Can someone from Auth0 speak to this?

Hey there @Arsenalist (nice username :soccer: :wink: )!

Where exactly are you getting this error, your API? The token you shared is RS256 - The /userinfo audience is added by default so need to add any extra audience param.

Keep us posted!

I get this error when I call const userInfo = await req.oidc.fetchUserInfo();

1 Like

Thanks for confirming - Do you get the same error when using an access token and calling /userinfo manually?

  curl --request GET \
  --url 'https://{yourDomain}/userinfo' \
  --header 'Authorization: Bearer {ACCESS_TOKEN}' \
  --header 'Content-Type: application/json'

Thank you. It works fine in the curl call.

I am calling this in the calback which you provide in the auth middleware. The session value (third parameter) has the right info but this call fails.

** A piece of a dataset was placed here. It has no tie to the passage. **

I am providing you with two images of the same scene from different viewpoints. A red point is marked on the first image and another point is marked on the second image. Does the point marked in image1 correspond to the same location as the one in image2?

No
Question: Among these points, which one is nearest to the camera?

I got this message from the paid support channel. I’m not sure this is actually correct. My use case is so simple. I’m literally just trying to retrieve user info from one API (punchline/api).

Thank you for contacting Auth0 Support, I’m glad to assist. Unfortunately, it is not possible to obtain a token to be used against multiple APIs as audience values, as you mentioned. The best approach to handle this is to obtain a token per API within your app. You may consider also the approach of using a logical API that represents multiple APIs in your system which is outlined in the following docs: Configure Logical API for Multiple APIs

Hey @Arsenalist thanks for the update.

I don’t think that information is correct either when it comes to the /userinfo audience, see this post.

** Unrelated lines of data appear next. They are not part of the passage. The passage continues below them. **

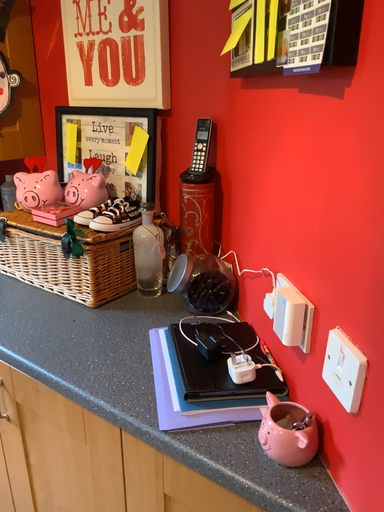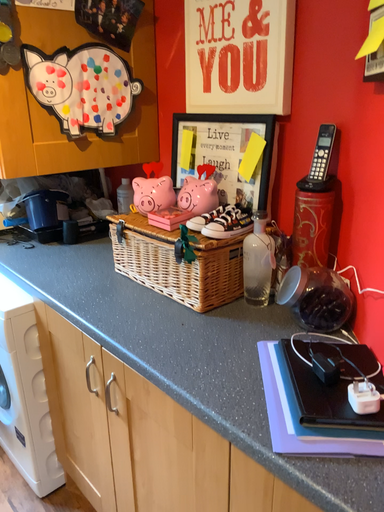 Question: Which way did the camera rotate in the video?

Choices:
 (A) rotated right
 (B) rotated left

Answer: (B) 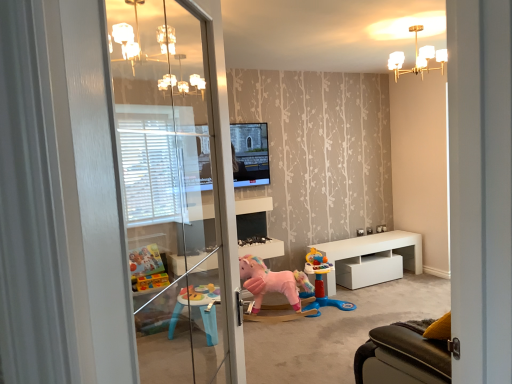 Where is `free space above gold metallic chandelier at upper center (from a real-world perspective)`? free space above gold metallic chandelier at upper center (from a real-world perspective) is located at coordinates (417, 26). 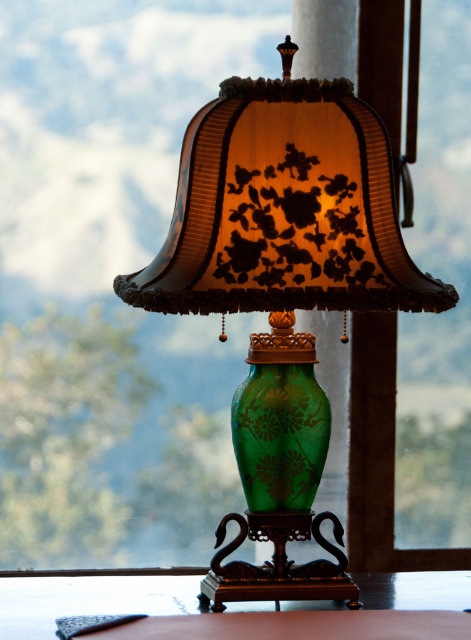 Who is taller, green glass vase at center or green glass table at center?

green glass vase at center is taller.

Is green glass vase at center closer to camera compared to green glass table at center?

Yes.

The image size is (471, 640). Find the location of `green glass vase at center`. green glass vase at center is located at coordinates (283, 291).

While I’m still not positive what the issue could be in your particular implementation, I spent some time digging into this today and was successfully able to call fetchUserInfo() - I added some code to our auth0-express-web-app sample to accomplish this. If you are interested in trying my updated sample yourself, you can find it here.

You should just need to clone it, cd into 01-login, npm install, add your own .env file (below), and run npm start:

CLIENT_ID={your_client_id}
ISSUER_BASE_URL={https://your_domain.us.auth0.com}
SECRET={random_string}
clientSecret={your_client_secret}
PORT=3000

Hope this helps!

This topic was automatically closed 14 days after the last reply. New replies are no longer allowed.